_Exercise material:_

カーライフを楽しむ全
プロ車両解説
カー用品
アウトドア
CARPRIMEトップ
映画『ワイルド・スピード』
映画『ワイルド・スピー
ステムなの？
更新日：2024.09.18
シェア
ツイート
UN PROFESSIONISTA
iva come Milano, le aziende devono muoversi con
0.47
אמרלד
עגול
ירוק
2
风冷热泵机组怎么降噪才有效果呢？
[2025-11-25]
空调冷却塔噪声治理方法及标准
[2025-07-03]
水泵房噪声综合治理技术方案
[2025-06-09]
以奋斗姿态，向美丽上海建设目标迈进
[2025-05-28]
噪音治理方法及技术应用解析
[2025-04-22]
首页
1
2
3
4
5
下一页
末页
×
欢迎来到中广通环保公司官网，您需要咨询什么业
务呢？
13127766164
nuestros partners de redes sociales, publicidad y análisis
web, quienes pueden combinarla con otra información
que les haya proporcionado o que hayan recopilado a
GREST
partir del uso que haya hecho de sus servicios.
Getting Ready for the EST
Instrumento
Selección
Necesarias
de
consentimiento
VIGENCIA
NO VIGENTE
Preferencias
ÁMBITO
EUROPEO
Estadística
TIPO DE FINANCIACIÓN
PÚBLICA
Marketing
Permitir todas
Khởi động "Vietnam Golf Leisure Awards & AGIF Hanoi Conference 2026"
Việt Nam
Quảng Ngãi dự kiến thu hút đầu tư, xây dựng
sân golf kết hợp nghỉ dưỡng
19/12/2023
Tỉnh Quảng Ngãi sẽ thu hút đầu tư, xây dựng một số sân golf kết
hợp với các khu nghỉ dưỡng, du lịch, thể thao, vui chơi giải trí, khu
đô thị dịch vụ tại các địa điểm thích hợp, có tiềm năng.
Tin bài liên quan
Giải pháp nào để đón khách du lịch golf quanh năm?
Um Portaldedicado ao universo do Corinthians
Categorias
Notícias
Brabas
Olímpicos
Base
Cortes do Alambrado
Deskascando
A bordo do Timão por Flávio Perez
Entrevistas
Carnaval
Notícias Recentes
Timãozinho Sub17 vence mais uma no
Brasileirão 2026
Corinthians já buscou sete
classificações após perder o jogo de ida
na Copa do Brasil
==
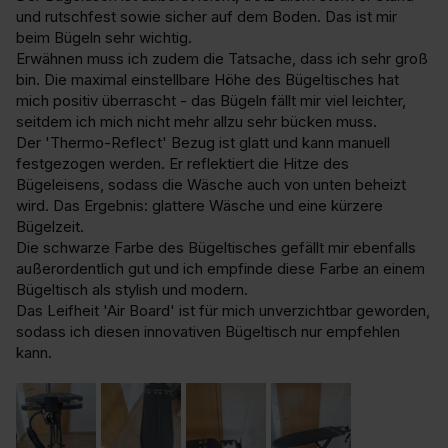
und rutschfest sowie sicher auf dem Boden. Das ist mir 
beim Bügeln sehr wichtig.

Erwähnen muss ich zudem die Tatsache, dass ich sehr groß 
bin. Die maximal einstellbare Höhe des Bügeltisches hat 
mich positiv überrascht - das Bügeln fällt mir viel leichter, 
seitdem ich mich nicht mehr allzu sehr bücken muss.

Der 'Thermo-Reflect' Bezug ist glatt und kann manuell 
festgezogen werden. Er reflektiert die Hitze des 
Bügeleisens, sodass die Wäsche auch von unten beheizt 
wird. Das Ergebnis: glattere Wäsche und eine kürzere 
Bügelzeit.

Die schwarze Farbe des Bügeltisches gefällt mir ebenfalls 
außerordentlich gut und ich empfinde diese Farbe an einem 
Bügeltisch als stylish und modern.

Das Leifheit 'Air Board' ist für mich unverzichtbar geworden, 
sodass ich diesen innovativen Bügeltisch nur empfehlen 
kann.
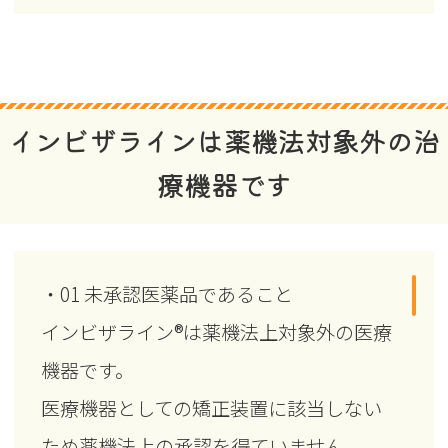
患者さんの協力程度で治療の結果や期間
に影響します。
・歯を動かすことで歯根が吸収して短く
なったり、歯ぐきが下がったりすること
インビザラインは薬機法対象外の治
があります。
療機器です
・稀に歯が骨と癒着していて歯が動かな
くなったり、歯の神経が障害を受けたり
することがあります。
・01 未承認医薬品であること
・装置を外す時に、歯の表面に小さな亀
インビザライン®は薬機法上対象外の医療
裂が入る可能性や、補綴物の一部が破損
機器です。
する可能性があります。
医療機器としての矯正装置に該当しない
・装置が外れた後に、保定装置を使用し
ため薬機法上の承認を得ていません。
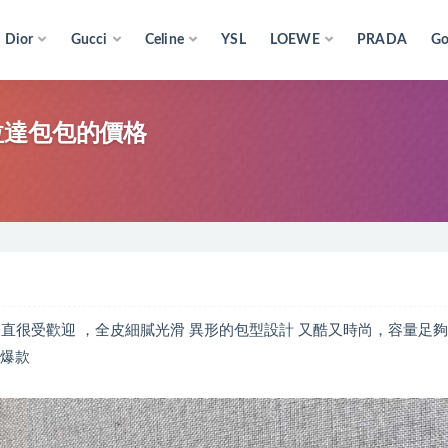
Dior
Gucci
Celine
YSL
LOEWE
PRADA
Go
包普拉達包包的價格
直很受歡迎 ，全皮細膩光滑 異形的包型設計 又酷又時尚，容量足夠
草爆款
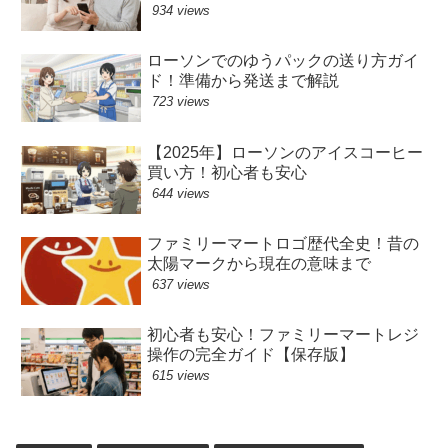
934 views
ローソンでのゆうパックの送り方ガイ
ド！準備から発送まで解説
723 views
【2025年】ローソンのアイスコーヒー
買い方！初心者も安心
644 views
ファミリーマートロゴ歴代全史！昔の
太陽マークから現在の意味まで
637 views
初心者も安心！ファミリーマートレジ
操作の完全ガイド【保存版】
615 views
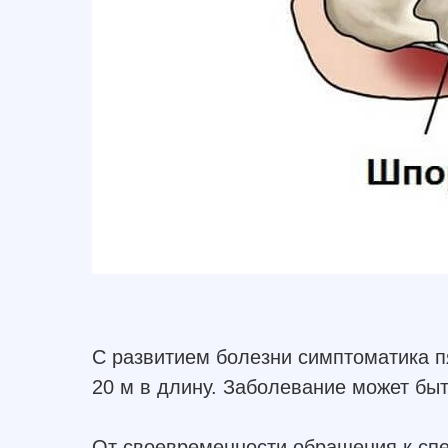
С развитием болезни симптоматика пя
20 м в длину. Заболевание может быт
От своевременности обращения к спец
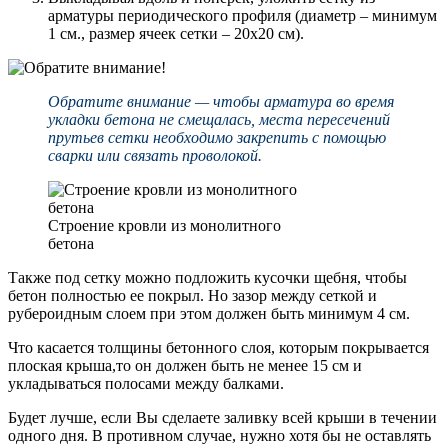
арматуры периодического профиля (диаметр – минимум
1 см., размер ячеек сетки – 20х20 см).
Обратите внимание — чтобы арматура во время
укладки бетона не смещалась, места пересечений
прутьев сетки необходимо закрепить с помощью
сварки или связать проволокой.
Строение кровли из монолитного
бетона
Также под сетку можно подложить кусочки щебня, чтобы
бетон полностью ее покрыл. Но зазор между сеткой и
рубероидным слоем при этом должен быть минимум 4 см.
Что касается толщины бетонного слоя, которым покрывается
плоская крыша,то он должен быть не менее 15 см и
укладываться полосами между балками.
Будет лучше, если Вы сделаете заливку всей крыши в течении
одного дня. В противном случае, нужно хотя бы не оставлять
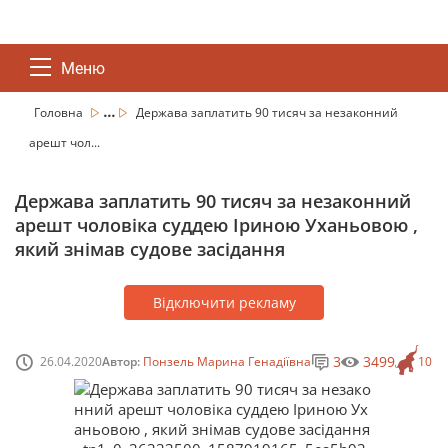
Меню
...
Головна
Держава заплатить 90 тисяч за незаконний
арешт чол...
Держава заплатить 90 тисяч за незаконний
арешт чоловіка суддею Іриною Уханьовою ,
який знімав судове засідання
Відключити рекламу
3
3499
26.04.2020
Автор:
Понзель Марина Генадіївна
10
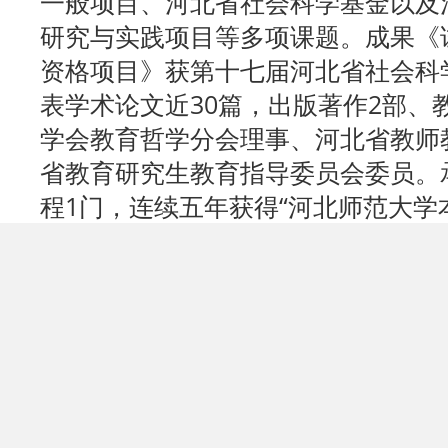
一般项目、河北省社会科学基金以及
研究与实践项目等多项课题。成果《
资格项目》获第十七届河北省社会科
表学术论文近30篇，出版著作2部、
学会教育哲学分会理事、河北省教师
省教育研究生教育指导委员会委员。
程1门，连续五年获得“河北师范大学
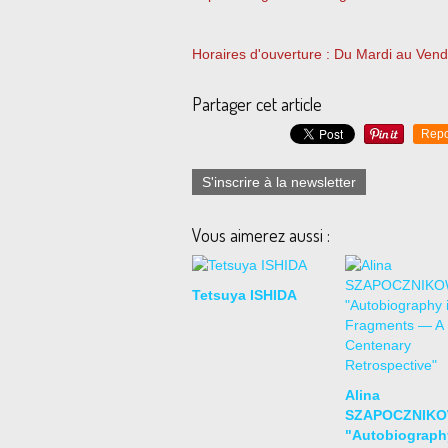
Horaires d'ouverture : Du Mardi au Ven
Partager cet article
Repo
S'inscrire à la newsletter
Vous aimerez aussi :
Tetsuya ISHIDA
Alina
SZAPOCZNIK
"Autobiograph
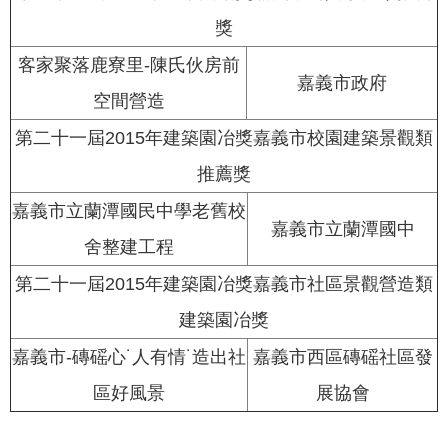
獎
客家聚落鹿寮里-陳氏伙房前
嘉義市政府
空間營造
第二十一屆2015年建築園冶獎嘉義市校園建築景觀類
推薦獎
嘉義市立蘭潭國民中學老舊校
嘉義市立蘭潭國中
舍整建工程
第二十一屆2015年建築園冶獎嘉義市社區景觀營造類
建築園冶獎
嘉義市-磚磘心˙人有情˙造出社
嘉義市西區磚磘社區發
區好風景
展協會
---
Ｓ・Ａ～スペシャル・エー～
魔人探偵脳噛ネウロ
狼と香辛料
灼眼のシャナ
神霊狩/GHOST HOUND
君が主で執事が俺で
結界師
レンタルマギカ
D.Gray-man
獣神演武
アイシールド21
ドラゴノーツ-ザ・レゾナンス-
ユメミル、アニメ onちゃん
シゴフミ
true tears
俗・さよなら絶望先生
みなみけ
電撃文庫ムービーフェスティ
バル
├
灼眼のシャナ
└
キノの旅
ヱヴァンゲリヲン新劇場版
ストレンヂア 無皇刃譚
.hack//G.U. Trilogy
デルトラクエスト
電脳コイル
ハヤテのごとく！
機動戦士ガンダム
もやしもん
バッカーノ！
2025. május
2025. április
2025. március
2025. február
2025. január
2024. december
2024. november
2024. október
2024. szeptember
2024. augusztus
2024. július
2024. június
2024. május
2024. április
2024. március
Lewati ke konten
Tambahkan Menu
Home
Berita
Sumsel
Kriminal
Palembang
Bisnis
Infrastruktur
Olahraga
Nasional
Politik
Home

_Your instructions:_ Check every line above for the word "между" and copy those that have it.

_Solved problem:_
бетон полностью ее покрыл. Но зазор между сеткой и
укладываться полосами между балками.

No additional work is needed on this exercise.